Import affiliation relations from Crossref #320

Merged
miriam.baglioni merged 12 commits from 8876 into beta 2023-08-07 10:45:31 +02:00
Member

Work carried out in the context of task 8876.

Work carried out in the context of task [8876](https://support.openaire.eu/issues/8876).
schatz added 5 commits 2023-07-06 19:57:32 +02:00
schatz added 1 commit 2023-07-06 20:07:54 +02:00
schatz added 1 commit 2023-07-17 10:18:13 +02:00
schatz added 1 commit 2023-07-17 15:04:30 +02:00
schatz changed title from WIP: Import affiliation relations from Crossref to Import affiliation relations from Crossref 2023-07-17 15:16:50 +02:00
claudio.atzori was assigned by schatz 2023-07-17 15:17:01 +02:00
schatz requested review from miriam.baglioni 2023-07-17 15:17:08 +02:00
miriam.baglioni was assigned by schatz 2023-07-17 15:17:14 +02:00
Author
Member

Documentation for the matching algorithm from Crossref affiliation strings to OpenAIRE's organisations can be found here.

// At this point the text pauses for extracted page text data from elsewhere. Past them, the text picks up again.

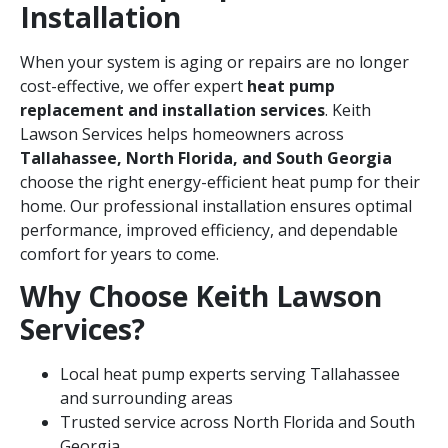
Installation
When your system is aging or repairs are no longer
cost-effective, we offer expert
heat pump
replacement and installation services
. Keith
Lawson Services helps homeowners across
Tallahassee, North Florida, and South Georgia
choose the right energy-efficient heat pump for their
home. Our professional installation ensures optimal
performance, improved efficiency, and dependable
comfort for years to come.
Why Choose Keith Lawson
Services?
Local heat pump experts serving Tallahassee
and surrounding areas
Trusted service across North Florida and South
Georgia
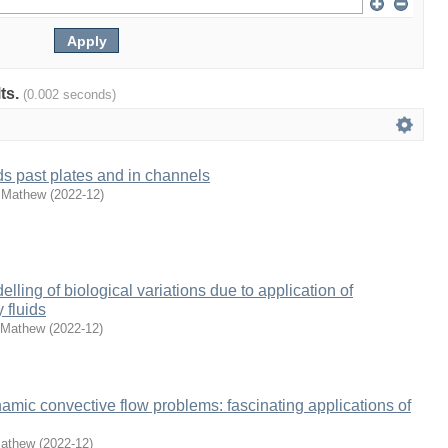
lts.
(0.002 seconds)
ds past plates and in channels
 Mathew
(
2022-12
)
ling of biological variations due to application of
 fluids
 Mathew
(
2022-12
)
ic convective flow problems: fascinating applications of
Mathew
(
2022-12
)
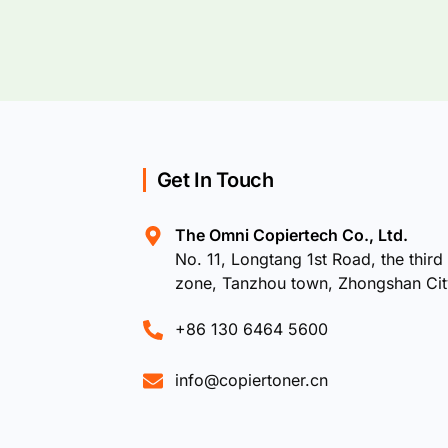
Get In Touch
The Omni Copiertech Co., Ltd.
No. 11, Longtang 1st Road, the third 
zone, Tanzhou town, Zhongshan Ci
+86 130 6464 5600
info@copiertoner.cn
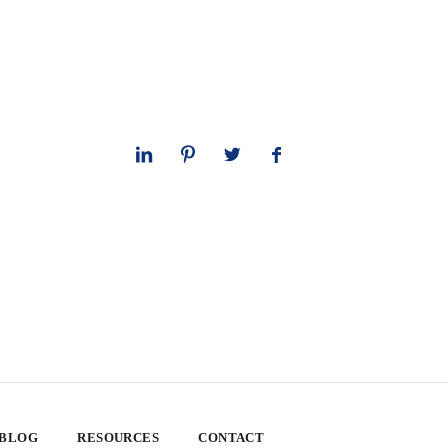
 BLOG
RESOURCES
CONTACT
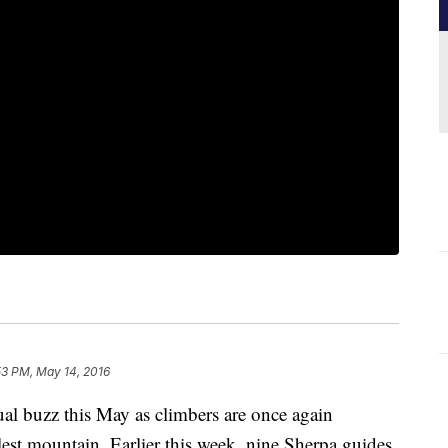
53 PM, May 14, 2016
ual buzz this May as climbers are once again
lest mountain. Earlier this week, nine Sherpa guides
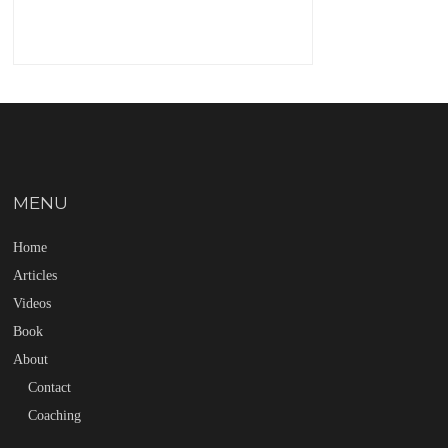
MENU
Home
Articles
Videos
Book
About
Contact
Coaching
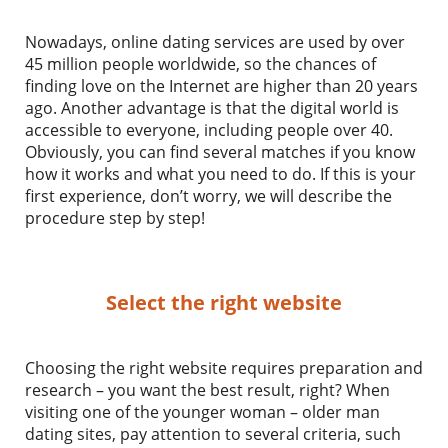
Nowadays, online dating services are used by over
45 million people worldwide, so the chances of
finding love on the Internet are higher than 20 years
ago. Another advantage is that the digital world is
accessible to everyone, including people over 40.
Obviously, you can find several matches if you know
how it works and what you need to do. If this is your
first experience, don’t worry, we will describe the
procedure step by step!
Select the right website
Choosing the right website requires preparation and
research – you want the best result, right? When
visiting one of the younger woman – older man
dating sites, pay attention to several criteria, such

Documentation for the matching algorithm from Crossref affiliation strings to OpenAIRE's organisations can be found [here](https://github.com/mkallipo/matching/tree/main#description-of-the-algorithm).
claudio.atzori requested review from giambattista.bloisi 2023-07-27 15:26:45 +02:00

Other than reviewing this PR, @schatz do we expect to run it on BETA asap? If so we should accelerate the review process and define the remaining steps. Being a new oozie workflow, it requires to

  • be included among the deployment specifications
  • produce its content on a dedicated actionset, that still mhave to be created, it consists of
    • a profile in the D-Net information system
    • a correspondant directory on HDFS
  • a D-Net workflow responsible to parametrize and trigger the oozie workflow

I added @giambattista.bloisi to help with the review process

Other than reviewing this PR, @schatz do we expect to run it on BETA asap? If so we should accelerate the review process and define the remaining steps. Being a new oozie workflow, it requires to * be included among the [deployment specifications](https://code-repo.d4science.org/D-Net/dnet-hadoop-deployment) * produce its content on a dedicated actionset, that still mhave to be created, it consists of * a profile in the D-Net information system * a correspondant directory on HDFS * a D-Net workflow responsible to parametrize and trigger the oozie workflow I added @giambattista.bloisi to help with the review process
Author
Member

Yes, afaik we want to include this in the next BETA round. I have also talked with Miriam regarding the integration and I am pretty sure she has set up a D-Net profile for this. @miriam.baglioni can you confim this? and also indicate the hdfs directory with the produced actionsets ? Thank you

Yes, afaik we want to include this in the next BETA round. I have also talked with Miriam regarding the integration and I am pretty sure she has set up a D-Net profile for this. @miriam.baglioni can you confim this? and also indicate the hdfs directory with the produced actionsets ? Thank you

Yes, afaik we want to include this in the next BETA round.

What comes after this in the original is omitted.